ByMartin Bright, Martin Bright

Opinion

Listen to the real experts on Islamism

March 5, 2015 14:54
Emwazi aka 'Jihadi John'.
3 min read

Philosophers call it a category error: when we mistakenly believe that a phenomenon should adhere to certain rules. The textbook example is the foreign tourist at Oxford who is shown the great colleges and the Bodleian library and then asks: "But where is the famous university?" In this case, the mistake is not a serious one. It is simple enough to point out to the visitor that Oxford University is more than simply a collection of buildings and cannot be found in a single physical space - it is a concept not a thing.

When looking at the phenomenon of Islamist radicalism, such mistakes have grave consequences. The BBC made a serious category error, for example, when it began describing the organisation Cage as a "human rights" group this week. The mistake is understandable because Cage describes itself in this way and it has been funded by reputable charities such as the Joseph Rowntree Charitable Trust and supported by Amnesty International. But when its spokesmen appeared to argue that Islamic State executioner Mohammed Emwazi had been radicalised as a result of harassment by the British intelligence services, people rightly began to ask questions about its human-rights credentials.

It is now five years since the women's-rights activist Gita Sahgal first raised her concerns about Amnesty International's links to Cage and its founder, former Guantanamo detainee Moazzam Begg. Ms Sahgal, an internationally respected expert on religious extremism and its devastating effects on women, was working as the head of Amnesty's Gender Unit at the time. She felt deeply uncomfortable that Amnesty was not only sharing platforms with Cage Prisoners, as the group was known at the time, but carrying out joint research and signing joint letters of protest. She felt that Mr Begg's avowed support for the Taliban in Afghanistan was not compatible with Amnesty's values. Instead of listening to the warnings of a global expert on the issue, Amnesty sided with Cage, the human-rights organisation that never was. Gita Sahgal was forced to resign from her job.

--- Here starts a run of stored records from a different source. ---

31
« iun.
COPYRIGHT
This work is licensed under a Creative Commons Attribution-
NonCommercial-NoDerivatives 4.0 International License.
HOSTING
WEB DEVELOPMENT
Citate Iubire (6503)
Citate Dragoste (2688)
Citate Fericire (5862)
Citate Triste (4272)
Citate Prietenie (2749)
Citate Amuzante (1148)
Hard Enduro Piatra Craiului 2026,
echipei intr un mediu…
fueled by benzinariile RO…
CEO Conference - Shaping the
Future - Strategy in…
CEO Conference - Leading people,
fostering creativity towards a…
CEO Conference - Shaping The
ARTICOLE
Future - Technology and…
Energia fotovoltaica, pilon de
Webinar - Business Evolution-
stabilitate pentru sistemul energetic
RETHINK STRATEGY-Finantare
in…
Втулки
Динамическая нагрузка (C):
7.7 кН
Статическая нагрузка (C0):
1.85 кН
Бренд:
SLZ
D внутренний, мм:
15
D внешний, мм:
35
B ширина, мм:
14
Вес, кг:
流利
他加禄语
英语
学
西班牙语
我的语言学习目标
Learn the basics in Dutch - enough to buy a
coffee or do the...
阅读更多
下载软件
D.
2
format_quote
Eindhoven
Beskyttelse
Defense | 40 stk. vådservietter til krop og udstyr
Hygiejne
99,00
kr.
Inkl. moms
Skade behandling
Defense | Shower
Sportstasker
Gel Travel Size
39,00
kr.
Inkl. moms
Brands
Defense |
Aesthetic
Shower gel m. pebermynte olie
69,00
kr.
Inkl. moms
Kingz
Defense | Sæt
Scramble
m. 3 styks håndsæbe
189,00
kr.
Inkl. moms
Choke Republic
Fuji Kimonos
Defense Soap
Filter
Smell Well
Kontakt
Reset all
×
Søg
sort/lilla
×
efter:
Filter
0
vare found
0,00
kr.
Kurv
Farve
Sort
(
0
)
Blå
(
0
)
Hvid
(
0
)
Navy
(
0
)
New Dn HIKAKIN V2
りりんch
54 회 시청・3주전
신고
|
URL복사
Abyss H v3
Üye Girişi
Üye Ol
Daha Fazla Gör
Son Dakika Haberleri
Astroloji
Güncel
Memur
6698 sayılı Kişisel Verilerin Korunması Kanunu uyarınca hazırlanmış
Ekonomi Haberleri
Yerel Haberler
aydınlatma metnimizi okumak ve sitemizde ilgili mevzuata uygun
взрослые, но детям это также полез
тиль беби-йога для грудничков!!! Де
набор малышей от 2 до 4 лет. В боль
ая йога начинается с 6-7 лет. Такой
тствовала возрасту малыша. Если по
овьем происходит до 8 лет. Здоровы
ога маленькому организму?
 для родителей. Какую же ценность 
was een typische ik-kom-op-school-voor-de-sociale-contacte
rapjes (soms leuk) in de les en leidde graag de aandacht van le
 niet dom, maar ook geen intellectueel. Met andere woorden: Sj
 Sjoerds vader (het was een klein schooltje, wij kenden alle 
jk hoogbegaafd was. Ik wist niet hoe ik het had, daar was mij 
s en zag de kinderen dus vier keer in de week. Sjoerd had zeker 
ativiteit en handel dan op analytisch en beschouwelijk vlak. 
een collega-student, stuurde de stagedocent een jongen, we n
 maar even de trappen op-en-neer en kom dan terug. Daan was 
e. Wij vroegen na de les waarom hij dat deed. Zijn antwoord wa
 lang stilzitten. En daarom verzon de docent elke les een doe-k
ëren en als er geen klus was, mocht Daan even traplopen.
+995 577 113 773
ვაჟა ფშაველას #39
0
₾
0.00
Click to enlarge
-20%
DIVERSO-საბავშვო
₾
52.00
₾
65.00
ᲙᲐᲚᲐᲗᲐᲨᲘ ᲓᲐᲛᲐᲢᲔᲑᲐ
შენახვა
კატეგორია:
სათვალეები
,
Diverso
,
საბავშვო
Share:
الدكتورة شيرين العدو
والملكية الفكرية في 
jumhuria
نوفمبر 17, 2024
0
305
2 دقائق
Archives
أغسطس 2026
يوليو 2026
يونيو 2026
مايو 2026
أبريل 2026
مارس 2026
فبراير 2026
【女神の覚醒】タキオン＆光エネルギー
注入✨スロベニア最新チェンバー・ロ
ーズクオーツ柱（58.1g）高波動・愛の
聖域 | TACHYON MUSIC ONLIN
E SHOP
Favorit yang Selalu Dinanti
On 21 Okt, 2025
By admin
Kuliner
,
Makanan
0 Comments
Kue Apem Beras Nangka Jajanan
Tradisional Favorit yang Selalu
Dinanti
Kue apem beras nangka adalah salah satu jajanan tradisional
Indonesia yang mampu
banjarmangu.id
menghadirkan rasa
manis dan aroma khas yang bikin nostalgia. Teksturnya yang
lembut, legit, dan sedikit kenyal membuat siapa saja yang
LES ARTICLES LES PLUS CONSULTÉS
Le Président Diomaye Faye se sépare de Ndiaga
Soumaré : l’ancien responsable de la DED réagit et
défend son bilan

How did this extraordinary state of affairs come about? For an answer we need to look at the latter years of the 20th century when journalists and politicians began to notice that the opposition to oppressive regimes in the Middle East and South Asia had taken on a distinctly Islamist flavour. At the time, there was only one way to categorise such revolutionaries: they were seen as dissidents. We therefore hosted the opponents of the authoritarian Saudi, Algerian, Libyan or Egyptian regimes in the same way that we had hosted members of the ANC or East European defectors.